* **What the task requires**
Only the text belongs in the copy: repeat each record exactly, without pictures.

* **Data to process**
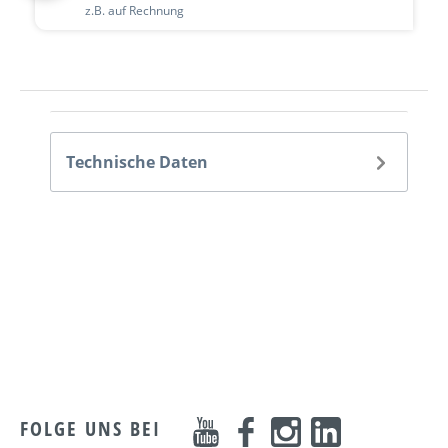
z.B. auf Rechnung
Technische Daten
FOLGE UNS BEI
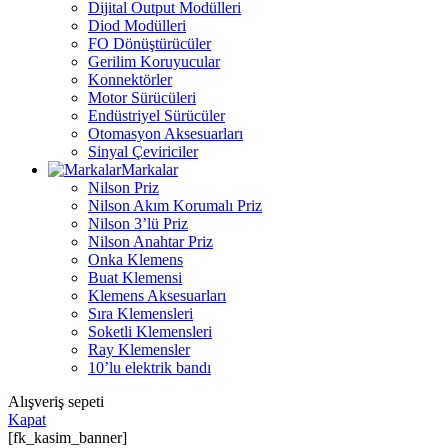
Dijital Output Modülleri
Diod Modülleri
FO Dönüştürücüler
Gerilim Koruyucular
Konnektörler
Motor Sürücüleri
Endüstriyel Sürücüler
Otomasyon Aksesuarları
Sinyal Çeviriciler
Markalar
Nilson Priz
Nilson Akım Korumalı Priz
Nilson 3’lü Priz
Nilson Anahtar Priz
Onka Klemens
Buat Klemensi
Klemens Aksesuarları
Sıra Klemensleri
Soketli Klemensleri
Ray Klemensler
10’lu elektrik bandı
Alışveriş sepeti
Kapat
[fk_kasim_banner]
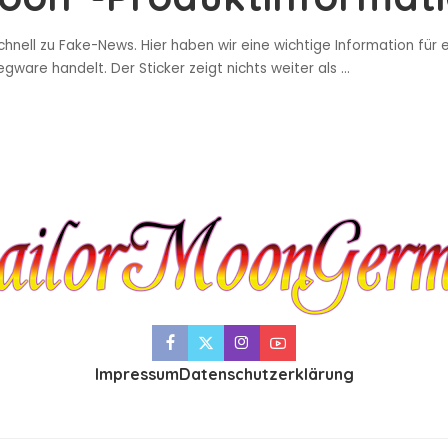
hnell zu Fake-News. Hier haben wir eine wichtige Information für
ware handelt. Der Sticker zeigt nichts weiter als
...
Impressum
Datenschutzerklärung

* **Written reply**
z.B. auf Rechnung
Technische Daten
FOLGE UNS BEI
Dijital Output Modülleri
Diod Modülleri
FO Dönüştürücüler
Gerilim Koruyucular
Konnektörler
Motor Sürücüleri
Endüstriyel Sürücüler
Otomasyon Aksesuarları
Sinyal Çeviriciler
Markalar
Nilson Priz
Nilson Akım Korumalı Priz
Nilson 3’lü Priz
Nilson Anahtar Priz
Onka Klemens
Buat Klemensi
Klemens Aksesuarları
Sıra Klemensleri
Soketli Klemensleri
Ray Klemensler
10’lu elektrik bandı
Alışveriş sepeti
Kapat
[fk_kasim_banner]
hnell zu Fake-News. Hier haben wir eine wichtige Information für
ware handelt. Der Sticker zeigt nichts weiter als
...
Impressum
Datenschutzerklärung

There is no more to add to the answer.